Each one of these draws whatever validity it has from the mainstream scholarly consensus or debate about these subjects. There's nothing startling or suppressed about the argument that slavery was vastly more important to the rest of the Americas than to the United States. But that hardly makes the Atlantic system trivial or unimportant to modern history. It just means that the United States was a more parochial part of that system as a whole than American exceptionalists might imagine.
There's a very detailed literature on slave mortality in the Middle Passage and the Americas that makes it clear that the slave ships weren't gas ovens at Auschwitz--but also makes it clear that because slaves were commodities, their death and suffering were little more than figures on a balance sheet. It's not the same kind of inhumanity, but saying, "It's not genocide" as if that makes it more excusable is, frankly, dumb.
Medved writes that the most prosperous American states were those that freed their slaves first, ergo, slavery didn't create American wealth. First, again, the question of what kinds of capital the Atlantic system created, and where that capital was invested, is an exceptionally well-studied one, not some kind of yet-to-be told truth. But Medved just acts like "banking centers" were spontaneously created in Philadelphia, or "commerce" arose in New England, pristine of any connection to slavery or the slave trade. Another hint to Medved: there's this little thing called sugar, see? And another little thing that comes from sugar called rum, you may have tried it once. (I wanted to try it twice after reading Medved's column.) And, oh, other things that <em>slaves in the New World</em> produced which, by the way, were part of what "commerce" in New England grew out of. It's kind of why we talk about an "Atlantic system", you know, that old triangular trade thing?
On abolition, Medved acts as if the clock only started ticking once you got to 1776, and therefore, you get "special credit" if you have abolitionism as a force right after you have a nation. Hint to Medved: the history of European settlement in North America begins before 1776. More importantly, the US doesn't exactly cross the abolitionist finish line in the lead of the race, more like in the middle of the pack.
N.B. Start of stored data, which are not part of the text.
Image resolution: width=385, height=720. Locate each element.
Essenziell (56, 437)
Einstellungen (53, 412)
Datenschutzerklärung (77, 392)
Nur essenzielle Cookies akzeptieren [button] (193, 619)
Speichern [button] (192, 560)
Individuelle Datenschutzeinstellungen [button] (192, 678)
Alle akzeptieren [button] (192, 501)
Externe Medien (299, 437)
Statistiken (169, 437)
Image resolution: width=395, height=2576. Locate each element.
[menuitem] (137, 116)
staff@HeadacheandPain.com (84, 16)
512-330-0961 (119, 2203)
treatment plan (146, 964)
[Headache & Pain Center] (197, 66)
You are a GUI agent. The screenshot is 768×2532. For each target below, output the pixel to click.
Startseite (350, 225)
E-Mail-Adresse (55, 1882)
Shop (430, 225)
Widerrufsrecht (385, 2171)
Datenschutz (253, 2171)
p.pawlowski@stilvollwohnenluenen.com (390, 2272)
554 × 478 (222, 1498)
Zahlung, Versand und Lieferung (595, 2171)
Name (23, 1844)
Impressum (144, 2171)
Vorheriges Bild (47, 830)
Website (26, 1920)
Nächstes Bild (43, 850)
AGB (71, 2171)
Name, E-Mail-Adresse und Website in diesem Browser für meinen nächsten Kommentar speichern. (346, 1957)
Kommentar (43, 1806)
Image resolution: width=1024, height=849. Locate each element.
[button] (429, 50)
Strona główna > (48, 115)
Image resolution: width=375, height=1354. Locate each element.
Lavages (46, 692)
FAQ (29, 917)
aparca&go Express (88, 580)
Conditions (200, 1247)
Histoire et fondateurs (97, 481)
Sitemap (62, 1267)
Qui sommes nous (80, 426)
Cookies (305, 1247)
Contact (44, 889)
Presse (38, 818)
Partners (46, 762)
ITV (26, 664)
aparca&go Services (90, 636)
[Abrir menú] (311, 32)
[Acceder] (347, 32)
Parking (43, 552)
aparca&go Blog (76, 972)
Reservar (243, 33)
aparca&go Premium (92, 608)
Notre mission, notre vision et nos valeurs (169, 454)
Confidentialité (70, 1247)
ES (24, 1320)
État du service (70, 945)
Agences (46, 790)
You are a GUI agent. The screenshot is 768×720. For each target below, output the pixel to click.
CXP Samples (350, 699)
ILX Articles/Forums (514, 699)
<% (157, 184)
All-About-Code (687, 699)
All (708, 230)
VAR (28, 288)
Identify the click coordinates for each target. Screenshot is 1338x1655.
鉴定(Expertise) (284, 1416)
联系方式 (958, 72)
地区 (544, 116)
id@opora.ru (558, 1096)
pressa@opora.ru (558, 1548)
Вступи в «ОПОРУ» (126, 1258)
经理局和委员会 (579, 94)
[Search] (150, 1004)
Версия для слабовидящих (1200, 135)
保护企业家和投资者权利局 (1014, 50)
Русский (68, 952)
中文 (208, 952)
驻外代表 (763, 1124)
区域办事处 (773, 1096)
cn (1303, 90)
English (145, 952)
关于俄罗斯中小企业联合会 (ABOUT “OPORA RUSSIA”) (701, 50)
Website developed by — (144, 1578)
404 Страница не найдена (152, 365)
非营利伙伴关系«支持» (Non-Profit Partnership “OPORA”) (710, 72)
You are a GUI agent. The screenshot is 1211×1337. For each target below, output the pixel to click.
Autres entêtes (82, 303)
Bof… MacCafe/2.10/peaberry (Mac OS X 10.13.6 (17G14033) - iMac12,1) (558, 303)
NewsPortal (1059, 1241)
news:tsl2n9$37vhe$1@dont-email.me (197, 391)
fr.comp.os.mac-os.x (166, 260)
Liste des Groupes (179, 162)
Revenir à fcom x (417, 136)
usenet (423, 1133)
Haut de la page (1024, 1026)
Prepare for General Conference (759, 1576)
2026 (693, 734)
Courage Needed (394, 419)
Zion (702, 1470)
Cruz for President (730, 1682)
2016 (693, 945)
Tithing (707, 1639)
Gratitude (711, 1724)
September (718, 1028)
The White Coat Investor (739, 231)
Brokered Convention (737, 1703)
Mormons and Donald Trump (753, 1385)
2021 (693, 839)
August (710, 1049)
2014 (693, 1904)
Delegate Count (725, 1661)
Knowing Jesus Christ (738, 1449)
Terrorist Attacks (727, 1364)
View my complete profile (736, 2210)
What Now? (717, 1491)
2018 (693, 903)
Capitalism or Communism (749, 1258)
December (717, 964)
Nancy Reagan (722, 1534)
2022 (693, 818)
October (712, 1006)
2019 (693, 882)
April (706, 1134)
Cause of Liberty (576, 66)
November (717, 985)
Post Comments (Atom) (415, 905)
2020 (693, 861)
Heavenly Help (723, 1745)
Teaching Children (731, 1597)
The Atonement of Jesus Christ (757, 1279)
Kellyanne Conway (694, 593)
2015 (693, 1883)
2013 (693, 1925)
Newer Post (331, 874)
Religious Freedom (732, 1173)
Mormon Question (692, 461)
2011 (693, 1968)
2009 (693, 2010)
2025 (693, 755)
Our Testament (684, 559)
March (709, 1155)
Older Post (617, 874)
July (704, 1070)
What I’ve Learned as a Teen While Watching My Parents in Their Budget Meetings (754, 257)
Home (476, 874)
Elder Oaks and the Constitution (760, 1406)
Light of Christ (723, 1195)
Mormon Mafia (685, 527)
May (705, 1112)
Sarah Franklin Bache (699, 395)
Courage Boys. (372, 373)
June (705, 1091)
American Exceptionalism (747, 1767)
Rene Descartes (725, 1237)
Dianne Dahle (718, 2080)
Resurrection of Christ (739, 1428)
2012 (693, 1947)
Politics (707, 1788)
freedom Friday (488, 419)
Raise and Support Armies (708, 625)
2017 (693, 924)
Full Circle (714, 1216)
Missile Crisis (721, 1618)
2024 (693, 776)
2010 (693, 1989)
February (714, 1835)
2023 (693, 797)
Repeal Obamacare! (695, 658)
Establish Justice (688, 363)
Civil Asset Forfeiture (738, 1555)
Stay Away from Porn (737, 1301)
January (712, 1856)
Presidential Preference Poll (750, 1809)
And they don't exactly cross it the way that England did, through a process of legal and moral reform evolving into militant commitment to antislavery. It takes a little thing called the Civil War in the United States--and gives rise to a little thing called Reconstruction in which black Americans were eventually forced into a subservient and terrorized position within American society.
As far as ye olde "Africans were lucky to have been taken across the Atlantic" (I kind of wish Medved would at least quote or mention the people he's cribbing from since here he's paraphrasing Keith Richberg), again, it's not as if the question of why Africa is the way it is today is something that scholars don't discuss, or that they only mention in terms of politically correct slogans. But it is at least a complex historical question: there is a huge literature that tries to evaluate what the actual impact of the slave trade on African societies was, and some of it plausibly and with great empirical detail argues that the impact was hugely destructive. There's also a little thing called colonialism that came along later: perhaps Medved regards that as politically correct to even mention?
----
You read this kind of presentation and you have to decide really whether the author is simply a weak thinker or whether he's perfectly aware that he is both drawing upon utterly mainstream arguments AND deceptively truncating or manipulating them. Either way, it's frustrating.